**Task objective**
Print, exactly as they appear in the listing below, the lines from the line with "dintre cercurile infernale." to the line with "Waffen und Funktionen", with both end lines kept.

* * * * * * *

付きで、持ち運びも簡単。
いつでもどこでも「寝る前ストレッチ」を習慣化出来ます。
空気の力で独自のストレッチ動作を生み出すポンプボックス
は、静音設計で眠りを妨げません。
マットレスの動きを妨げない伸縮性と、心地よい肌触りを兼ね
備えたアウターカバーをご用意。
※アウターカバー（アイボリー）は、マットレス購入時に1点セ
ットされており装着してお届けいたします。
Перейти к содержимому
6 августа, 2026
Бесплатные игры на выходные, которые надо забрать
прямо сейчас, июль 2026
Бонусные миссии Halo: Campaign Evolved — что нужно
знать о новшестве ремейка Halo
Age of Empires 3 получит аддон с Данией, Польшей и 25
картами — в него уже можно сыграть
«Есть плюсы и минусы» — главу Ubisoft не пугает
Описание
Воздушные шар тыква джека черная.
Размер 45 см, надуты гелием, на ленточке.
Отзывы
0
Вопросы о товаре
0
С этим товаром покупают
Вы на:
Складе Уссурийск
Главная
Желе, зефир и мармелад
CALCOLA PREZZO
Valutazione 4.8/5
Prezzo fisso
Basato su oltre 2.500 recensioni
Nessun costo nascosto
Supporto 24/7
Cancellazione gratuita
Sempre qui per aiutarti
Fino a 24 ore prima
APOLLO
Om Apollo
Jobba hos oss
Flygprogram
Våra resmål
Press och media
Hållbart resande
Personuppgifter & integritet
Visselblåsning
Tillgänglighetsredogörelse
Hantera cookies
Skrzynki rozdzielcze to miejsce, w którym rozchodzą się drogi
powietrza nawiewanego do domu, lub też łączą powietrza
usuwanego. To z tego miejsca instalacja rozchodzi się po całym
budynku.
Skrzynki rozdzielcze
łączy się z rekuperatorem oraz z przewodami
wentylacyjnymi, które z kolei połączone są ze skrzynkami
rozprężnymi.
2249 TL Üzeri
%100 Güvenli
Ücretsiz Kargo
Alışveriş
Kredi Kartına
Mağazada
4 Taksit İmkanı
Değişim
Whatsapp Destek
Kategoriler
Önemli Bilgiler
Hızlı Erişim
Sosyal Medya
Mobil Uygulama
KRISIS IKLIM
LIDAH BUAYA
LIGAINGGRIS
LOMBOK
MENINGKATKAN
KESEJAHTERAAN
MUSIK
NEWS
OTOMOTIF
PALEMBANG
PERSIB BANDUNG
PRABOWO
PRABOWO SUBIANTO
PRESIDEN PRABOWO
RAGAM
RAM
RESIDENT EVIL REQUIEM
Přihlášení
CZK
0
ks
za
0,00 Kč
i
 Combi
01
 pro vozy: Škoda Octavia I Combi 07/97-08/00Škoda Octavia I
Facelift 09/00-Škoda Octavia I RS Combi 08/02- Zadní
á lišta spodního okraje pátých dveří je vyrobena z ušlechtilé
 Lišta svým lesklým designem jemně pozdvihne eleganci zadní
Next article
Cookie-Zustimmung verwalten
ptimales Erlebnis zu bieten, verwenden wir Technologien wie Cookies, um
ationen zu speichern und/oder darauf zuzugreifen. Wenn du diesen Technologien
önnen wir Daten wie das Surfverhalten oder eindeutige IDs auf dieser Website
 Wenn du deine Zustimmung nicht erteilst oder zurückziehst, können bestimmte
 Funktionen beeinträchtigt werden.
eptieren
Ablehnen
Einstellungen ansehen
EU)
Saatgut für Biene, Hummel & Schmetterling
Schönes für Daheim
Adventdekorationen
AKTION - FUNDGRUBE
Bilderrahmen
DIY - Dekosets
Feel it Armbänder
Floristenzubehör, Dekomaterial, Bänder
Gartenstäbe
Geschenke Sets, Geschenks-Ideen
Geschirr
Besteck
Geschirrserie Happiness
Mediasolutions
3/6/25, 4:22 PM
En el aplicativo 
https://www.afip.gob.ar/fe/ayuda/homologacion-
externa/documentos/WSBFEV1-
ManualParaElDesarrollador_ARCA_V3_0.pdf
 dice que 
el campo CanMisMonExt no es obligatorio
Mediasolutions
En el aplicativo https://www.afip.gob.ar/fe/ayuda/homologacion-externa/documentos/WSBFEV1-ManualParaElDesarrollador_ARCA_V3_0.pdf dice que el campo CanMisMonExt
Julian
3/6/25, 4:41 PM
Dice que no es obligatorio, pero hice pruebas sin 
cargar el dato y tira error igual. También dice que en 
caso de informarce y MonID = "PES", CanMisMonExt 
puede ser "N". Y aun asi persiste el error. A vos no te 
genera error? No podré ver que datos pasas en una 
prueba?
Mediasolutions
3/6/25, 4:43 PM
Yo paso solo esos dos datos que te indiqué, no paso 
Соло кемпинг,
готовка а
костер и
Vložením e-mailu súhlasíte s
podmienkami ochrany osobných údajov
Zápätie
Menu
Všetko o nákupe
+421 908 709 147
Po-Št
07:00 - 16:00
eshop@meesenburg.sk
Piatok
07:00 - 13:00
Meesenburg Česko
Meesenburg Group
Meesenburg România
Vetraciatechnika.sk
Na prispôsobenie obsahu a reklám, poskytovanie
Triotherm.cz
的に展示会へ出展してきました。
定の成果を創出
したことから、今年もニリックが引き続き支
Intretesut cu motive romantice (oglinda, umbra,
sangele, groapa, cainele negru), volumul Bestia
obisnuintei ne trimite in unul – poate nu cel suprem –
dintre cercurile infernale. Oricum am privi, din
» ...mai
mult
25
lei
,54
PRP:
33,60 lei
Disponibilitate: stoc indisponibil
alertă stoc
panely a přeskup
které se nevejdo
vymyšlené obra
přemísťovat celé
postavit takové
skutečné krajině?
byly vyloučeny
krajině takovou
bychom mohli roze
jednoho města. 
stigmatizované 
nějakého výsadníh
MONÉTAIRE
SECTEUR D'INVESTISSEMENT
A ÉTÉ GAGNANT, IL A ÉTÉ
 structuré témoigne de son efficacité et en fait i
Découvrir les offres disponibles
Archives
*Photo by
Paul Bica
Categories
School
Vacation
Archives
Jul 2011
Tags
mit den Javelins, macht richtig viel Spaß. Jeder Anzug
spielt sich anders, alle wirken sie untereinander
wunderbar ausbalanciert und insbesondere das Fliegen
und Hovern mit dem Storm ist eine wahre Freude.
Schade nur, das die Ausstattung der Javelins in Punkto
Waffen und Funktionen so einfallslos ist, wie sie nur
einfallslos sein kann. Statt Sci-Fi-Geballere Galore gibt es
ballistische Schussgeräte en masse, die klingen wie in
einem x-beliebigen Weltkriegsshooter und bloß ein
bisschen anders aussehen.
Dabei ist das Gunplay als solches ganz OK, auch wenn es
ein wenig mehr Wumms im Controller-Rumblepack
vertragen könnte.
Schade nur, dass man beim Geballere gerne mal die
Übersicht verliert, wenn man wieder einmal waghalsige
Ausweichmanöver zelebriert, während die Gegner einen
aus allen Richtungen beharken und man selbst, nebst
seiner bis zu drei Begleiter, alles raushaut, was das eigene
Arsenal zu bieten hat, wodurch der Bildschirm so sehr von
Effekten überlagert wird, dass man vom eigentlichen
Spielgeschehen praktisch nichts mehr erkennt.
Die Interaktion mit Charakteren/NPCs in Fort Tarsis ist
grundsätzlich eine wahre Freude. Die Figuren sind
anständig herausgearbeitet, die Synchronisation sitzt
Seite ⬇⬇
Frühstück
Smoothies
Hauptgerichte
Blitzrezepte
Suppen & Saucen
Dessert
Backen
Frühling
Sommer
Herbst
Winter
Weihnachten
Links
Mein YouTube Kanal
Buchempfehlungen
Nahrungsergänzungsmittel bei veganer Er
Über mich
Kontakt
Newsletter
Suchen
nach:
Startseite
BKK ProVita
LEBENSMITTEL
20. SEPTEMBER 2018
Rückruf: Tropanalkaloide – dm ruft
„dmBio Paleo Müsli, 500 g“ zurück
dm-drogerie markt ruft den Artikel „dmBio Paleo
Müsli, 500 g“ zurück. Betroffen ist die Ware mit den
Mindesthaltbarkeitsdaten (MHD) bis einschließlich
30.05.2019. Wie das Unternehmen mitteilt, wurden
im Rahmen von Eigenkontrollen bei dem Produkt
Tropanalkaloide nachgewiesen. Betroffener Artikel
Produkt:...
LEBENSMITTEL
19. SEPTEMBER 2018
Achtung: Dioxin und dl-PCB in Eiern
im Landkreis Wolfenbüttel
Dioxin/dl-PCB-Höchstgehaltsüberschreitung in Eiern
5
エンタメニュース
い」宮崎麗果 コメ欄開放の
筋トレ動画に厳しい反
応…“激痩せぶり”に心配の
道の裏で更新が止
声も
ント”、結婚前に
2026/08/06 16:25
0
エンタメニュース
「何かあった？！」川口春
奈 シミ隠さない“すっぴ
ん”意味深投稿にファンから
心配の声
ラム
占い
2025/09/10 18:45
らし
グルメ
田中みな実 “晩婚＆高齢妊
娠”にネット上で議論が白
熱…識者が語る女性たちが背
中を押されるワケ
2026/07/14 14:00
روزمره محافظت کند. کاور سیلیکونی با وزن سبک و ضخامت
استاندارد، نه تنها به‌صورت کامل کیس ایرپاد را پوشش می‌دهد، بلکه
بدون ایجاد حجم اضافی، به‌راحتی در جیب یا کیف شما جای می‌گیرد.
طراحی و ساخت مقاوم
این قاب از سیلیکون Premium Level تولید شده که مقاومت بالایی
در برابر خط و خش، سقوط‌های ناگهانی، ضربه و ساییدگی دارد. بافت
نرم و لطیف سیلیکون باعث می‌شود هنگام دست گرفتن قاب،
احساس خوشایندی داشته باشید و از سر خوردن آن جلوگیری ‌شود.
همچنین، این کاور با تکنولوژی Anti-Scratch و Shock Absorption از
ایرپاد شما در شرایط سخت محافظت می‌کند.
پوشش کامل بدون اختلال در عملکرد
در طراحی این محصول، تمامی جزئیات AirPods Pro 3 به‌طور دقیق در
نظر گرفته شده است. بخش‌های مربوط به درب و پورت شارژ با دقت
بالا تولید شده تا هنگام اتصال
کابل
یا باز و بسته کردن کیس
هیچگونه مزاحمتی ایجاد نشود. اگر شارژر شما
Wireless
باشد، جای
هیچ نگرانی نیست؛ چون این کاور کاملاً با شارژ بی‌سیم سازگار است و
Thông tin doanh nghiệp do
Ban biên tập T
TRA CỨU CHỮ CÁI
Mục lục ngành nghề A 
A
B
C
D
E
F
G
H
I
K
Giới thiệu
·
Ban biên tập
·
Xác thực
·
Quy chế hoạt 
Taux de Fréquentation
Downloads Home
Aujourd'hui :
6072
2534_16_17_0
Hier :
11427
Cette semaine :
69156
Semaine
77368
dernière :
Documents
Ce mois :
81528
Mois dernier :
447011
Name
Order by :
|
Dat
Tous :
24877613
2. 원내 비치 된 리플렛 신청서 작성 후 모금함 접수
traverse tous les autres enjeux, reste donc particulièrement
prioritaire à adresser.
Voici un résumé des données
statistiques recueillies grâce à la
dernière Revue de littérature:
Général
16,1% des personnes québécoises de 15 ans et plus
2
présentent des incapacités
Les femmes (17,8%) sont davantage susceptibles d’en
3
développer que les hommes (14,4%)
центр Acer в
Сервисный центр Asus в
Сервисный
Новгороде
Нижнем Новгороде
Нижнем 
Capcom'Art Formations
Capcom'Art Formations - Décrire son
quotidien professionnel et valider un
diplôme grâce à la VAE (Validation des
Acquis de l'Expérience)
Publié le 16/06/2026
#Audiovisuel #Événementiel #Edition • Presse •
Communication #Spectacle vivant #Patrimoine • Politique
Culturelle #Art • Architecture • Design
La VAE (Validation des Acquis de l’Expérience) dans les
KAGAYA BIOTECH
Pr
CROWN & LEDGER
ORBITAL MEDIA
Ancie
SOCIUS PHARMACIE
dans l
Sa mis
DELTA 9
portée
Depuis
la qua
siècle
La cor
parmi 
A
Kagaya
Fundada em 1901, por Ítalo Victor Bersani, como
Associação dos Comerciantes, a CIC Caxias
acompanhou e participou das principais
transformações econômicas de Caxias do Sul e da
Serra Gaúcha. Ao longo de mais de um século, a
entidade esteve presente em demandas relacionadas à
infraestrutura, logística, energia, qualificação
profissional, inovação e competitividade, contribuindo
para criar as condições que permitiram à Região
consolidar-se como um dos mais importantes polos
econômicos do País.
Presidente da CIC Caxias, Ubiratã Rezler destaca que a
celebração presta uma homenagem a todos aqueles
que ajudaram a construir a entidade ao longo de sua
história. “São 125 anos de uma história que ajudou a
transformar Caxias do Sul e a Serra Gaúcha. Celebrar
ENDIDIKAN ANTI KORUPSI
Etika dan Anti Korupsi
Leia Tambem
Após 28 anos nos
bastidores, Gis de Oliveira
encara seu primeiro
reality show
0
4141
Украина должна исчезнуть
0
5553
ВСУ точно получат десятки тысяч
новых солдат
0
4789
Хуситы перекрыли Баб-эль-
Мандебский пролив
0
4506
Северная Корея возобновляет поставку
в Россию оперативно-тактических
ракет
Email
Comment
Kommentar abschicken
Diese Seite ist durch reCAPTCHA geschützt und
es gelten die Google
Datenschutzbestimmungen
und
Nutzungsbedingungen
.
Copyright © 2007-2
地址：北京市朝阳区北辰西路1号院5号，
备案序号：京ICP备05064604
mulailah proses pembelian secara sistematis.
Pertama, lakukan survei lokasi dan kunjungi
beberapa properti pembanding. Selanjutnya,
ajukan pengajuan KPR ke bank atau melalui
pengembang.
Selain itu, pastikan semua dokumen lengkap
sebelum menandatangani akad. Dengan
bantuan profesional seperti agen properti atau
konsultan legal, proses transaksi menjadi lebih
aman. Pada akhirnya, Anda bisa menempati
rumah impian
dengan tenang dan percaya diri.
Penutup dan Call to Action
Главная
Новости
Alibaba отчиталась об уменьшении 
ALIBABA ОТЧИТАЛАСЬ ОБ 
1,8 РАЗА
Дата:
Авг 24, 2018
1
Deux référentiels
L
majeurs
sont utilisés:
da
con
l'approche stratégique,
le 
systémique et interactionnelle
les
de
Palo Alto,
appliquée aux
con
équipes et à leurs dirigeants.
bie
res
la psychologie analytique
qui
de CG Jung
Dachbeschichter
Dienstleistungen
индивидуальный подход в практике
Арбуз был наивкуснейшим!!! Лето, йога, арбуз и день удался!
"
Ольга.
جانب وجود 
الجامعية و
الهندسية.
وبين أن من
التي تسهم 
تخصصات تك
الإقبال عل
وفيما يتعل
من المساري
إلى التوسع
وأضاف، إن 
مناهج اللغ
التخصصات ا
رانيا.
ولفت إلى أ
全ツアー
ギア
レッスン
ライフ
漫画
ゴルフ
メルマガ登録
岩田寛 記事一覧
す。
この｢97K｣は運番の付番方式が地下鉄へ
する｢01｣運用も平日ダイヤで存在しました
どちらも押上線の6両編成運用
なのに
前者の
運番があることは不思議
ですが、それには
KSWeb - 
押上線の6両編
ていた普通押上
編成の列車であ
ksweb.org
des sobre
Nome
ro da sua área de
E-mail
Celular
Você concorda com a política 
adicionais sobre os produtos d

* * * * * * *

**Task answer**
dintre cercurile infernale. Oricum am privi, din
» ...mai
mult
25
lei
,54
PRP:
33,60 lei
Disponibilitate: stoc indisponibil
alertă stoc
panely a přeskup
které se nevejdo
vymyšlené obra
přemísťovat celé
postavit takové
skutečné krajině?
byly vyloučeny
krajině takovou
bychom mohli roze
jednoho města. 
stigmatizované 
nějakého výsadníh
MONÉTAIRE
SECTEUR D'INVESTISSEMENT
A ÉTÉ GAGNANT, IL A ÉTÉ
 structuré témoigne de son efficacité et en fait i
Découvrir les offres disponibles
Archives
*Photo by
Paul Bica
Categories
School
Vacation
Archives
Jul 2011
Tags
mit den Javelins, macht richtig viel Spaß. Jeder Anzug
spielt sich anders, alle wirken sie untereinander
wunderbar ausbalanciert und insbesondere das Fliegen
und Hovern mit dem Storm ist eine wahre Freude.
Schade nur, das die Ausstattung der Javelins in Punkto
Waffen und Funktionen so einfallslos ist, wie sie nur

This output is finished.